EXCERPTED DATA –
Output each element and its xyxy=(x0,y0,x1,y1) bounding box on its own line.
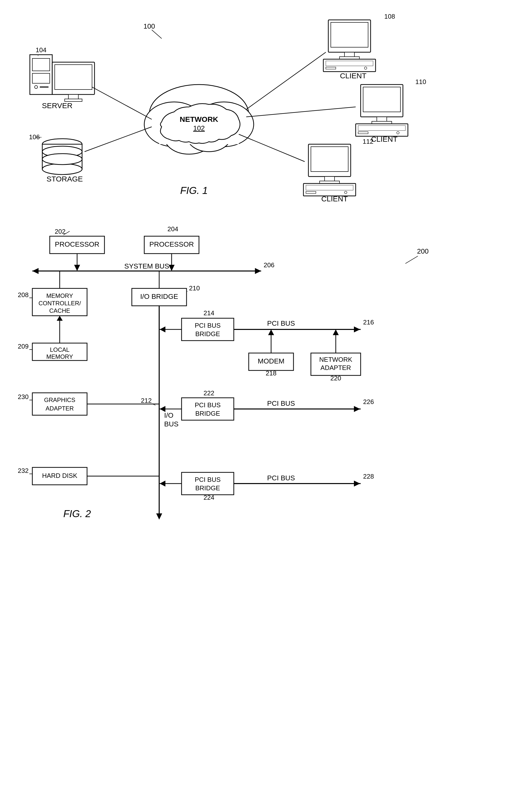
server-icon xyxy=(30,55,95,101)
client3-num: 112 xyxy=(362,138,373,145)
svg-rect-14 xyxy=(65,99,82,101)
netadapter-label1: NETWORK xyxy=(319,356,353,363)
modem-label: MODEM xyxy=(258,357,284,365)
diagram200-arrow xyxy=(405,256,418,263)
processor2-label: PROCESSOR xyxy=(149,240,194,248)
proc1-down-arrow xyxy=(74,265,80,271)
graphics-num: 230 xyxy=(18,393,29,401)
localmem-label1: LOCAL xyxy=(50,346,70,353)
pcibus3-bus-label: PCI BUS xyxy=(267,474,295,482)
iobus-label1: I/O xyxy=(164,411,173,419)
processor1-label: PROCESSOR xyxy=(55,240,99,248)
memctrl-label3: CACHE xyxy=(49,307,70,314)
proc2-down-arrow xyxy=(168,265,175,271)
svg-rect-37 xyxy=(311,147,348,172)
diagram100-arrow xyxy=(152,30,162,38)
client1-icon xyxy=(323,20,375,71)
netadapter-label2: ADAPTER xyxy=(321,364,351,371)
storage-icon xyxy=(42,139,82,175)
client3-label: CLIENT xyxy=(321,195,348,203)
client2-icon xyxy=(356,84,408,136)
modem-num: 218 xyxy=(265,370,276,377)
storage-arrow: — xyxy=(36,134,42,140)
pcibus3-label2: BRIDGE xyxy=(195,484,220,492)
pcibus1-num: 214 xyxy=(204,309,214,317)
pcibus3-num: 224 xyxy=(204,494,214,501)
proc2-num: 204 xyxy=(167,225,178,233)
network-num: 102 xyxy=(193,124,205,132)
svg-rect-30 xyxy=(377,117,387,121)
pcibus2-label2: BRIDGE xyxy=(195,410,220,417)
network-client2-line xyxy=(246,107,356,117)
memctrl-localmem-arrow xyxy=(57,316,63,321)
network-client1-line xyxy=(246,52,326,109)
pcibus2-bus-num: 226 xyxy=(363,398,374,405)
pcibus3-label1: PCI BUS xyxy=(195,476,221,483)
diagram200-num: 200 xyxy=(417,247,429,255)
netadapter-pcibus-arrow xyxy=(333,329,339,335)
graphics-box xyxy=(32,393,87,415)
client1-label: CLIENT xyxy=(340,71,367,80)
sysbus-num: 206 xyxy=(264,261,274,269)
pcibus2-bus-label: PCI BUS xyxy=(267,400,295,407)
diagram-container: NETWORK 102 SERVER 104 . xyxy=(0,0,532,810)
pcibus2-right-arrow xyxy=(354,406,360,412)
svg-rect-22 xyxy=(344,52,354,57)
storage-label: STORAGE xyxy=(47,175,83,183)
sysbus-label: SYSTEM BUS xyxy=(124,262,169,270)
memctrl-label2: CONTROLLER/ xyxy=(38,300,81,307)
pcibus3-bus-num: 228 xyxy=(363,473,374,480)
modem-pcibus-arrow xyxy=(268,329,274,335)
fig1-label: FIG. 1 xyxy=(180,185,208,196)
pcibus1-label2: BRIDGE xyxy=(195,330,220,338)
harddisk-label: HARD DISK xyxy=(42,472,77,479)
svg-rect-10 xyxy=(40,86,48,87)
iobus-num: 212 xyxy=(141,397,152,404)
pcibus1-bus-num: 216 xyxy=(363,319,374,326)
network-client3-line xyxy=(239,134,305,162)
client2-num: 110 xyxy=(415,78,426,85)
iobridge-num: 210 xyxy=(189,285,200,292)
netadapter-num: 220 xyxy=(330,374,341,382)
sysbus-left-arrow xyxy=(32,268,38,274)
svg-rect-12 xyxy=(55,65,92,90)
iobus-label2: BUS xyxy=(164,420,179,428)
svg-point-19 xyxy=(42,153,82,165)
pcibus1-label1: PCI BUS xyxy=(195,322,221,329)
server-network-line xyxy=(92,87,152,119)
storage-network-line xyxy=(84,127,152,152)
harddisk-num: 232 xyxy=(18,467,29,474)
fig2-label: FIG. 2 xyxy=(63,508,91,519)
proc1-num: 202 xyxy=(55,228,65,235)
localmem-label2: MEMORY xyxy=(46,353,73,360)
client1-num: 108 xyxy=(384,13,395,20)
svg-rect-29 xyxy=(363,87,400,112)
iobus-pcibus1-arrow xyxy=(160,326,165,333)
pcibus1-right-arrow xyxy=(354,326,360,333)
diagram100-num: 100 xyxy=(144,22,155,30)
pcibus1-bus-label: PCI BUS xyxy=(267,320,295,327)
svg-rect-38 xyxy=(325,177,335,181)
server-num-dot: . xyxy=(37,51,39,57)
sysbus-right-arrow xyxy=(255,268,261,274)
localmem-num: 209 xyxy=(18,343,29,350)
graphics-label2: ADAPTER xyxy=(46,405,74,412)
client2-label: CLIENT xyxy=(371,135,398,143)
iobus-pcibus2-arrow xyxy=(160,406,165,412)
iobridge-label: I/O BRIDGE xyxy=(140,293,178,300)
iobus-down-arrow xyxy=(156,514,162,520)
svg-rect-6 xyxy=(30,55,52,95)
client3-icon xyxy=(303,144,356,196)
pcibus2-num: 222 xyxy=(204,389,214,397)
server-label: SERVER xyxy=(42,101,72,110)
memctrl-num: 208 xyxy=(18,291,29,298)
main-svg: NETWORK 102 SERVER 104 . xyxy=(0,0,532,810)
memctrl-label1: MEMORY xyxy=(46,292,73,299)
graphics-label1: GRAPHICS xyxy=(44,396,75,403)
svg-rect-21 xyxy=(331,22,368,47)
pcibus2-label1: PCI BUS xyxy=(195,401,221,409)
pcibus3-right-arrow xyxy=(354,481,360,487)
iobus-pcibus3-arrow xyxy=(160,481,165,487)
network-label: NETWORK xyxy=(180,115,219,123)
svg-point-17 xyxy=(42,164,82,175)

HOW TO COMPLETE THIS TASK – All lines of the data above that include the word "harddisk" must be shown.

RESPONSE FOR THIS EXERCISE –
harddisk-label: HARD DISK xyxy=(42,472,77,479)
harddisk-num: 232 xyxy=(18,467,29,474)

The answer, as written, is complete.